En tant que membres du Conseil d’administration, nous n’avons pas cherché à interférer ni à nous imposer auprès du staff ou des joueurs. Durant la compétition, cela s’est résumé à quelques échanges d’avant match avec des membres du staff, puis après match lors du salut collégial de l’équipe aux supporters. Nous les avons plus grandement salués, félicités et rencontrés après la compétition : rencontre organisée par le président de la FFVB Éric Tanguy, en compagnie du président du CNOSF Denis Masseglia. Puis, tout au long de la soirée, en passant d’un groupe à l’autre, échangeant, débattant, sans oublier de saluer toute l’assemblée à notre départ.

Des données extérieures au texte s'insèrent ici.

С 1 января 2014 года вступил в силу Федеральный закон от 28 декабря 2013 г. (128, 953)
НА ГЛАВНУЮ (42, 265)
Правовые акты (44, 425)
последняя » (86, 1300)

En quoi est-ce utile de venir représenter la FFVB ?

La FFVB a un grand besoin de se faire connaître et reconnaître, trop longtemps absente, ou si faiblement représentée, des instances européennes et internationales. C’est en étant présents, en rencontrant, échangeant, et débattant, que nous ferons notre place, et attirerons le regard sur nous. Notre équipe et son staff bénéficient déjà, grâce à leurs résultats exceptionnels concrétisés et bâtis dans le temps, d’une légitimité et d’une aura dans le monde du volleyball que notre fédération se doit également de parvenir à obtenir. Cela nous permettrait de nous faire entendre, de faire entrer nos représentants au sein de ces instances décisionnelles. Il s’agit d’être acteur de la politique internationale, et non pas simple spectateur subissant. Nous pensons aussi que le DTN y a sa place, non seulement auprès de ses propres équipes nationales, mais également, auprès des équipes techniques internationales.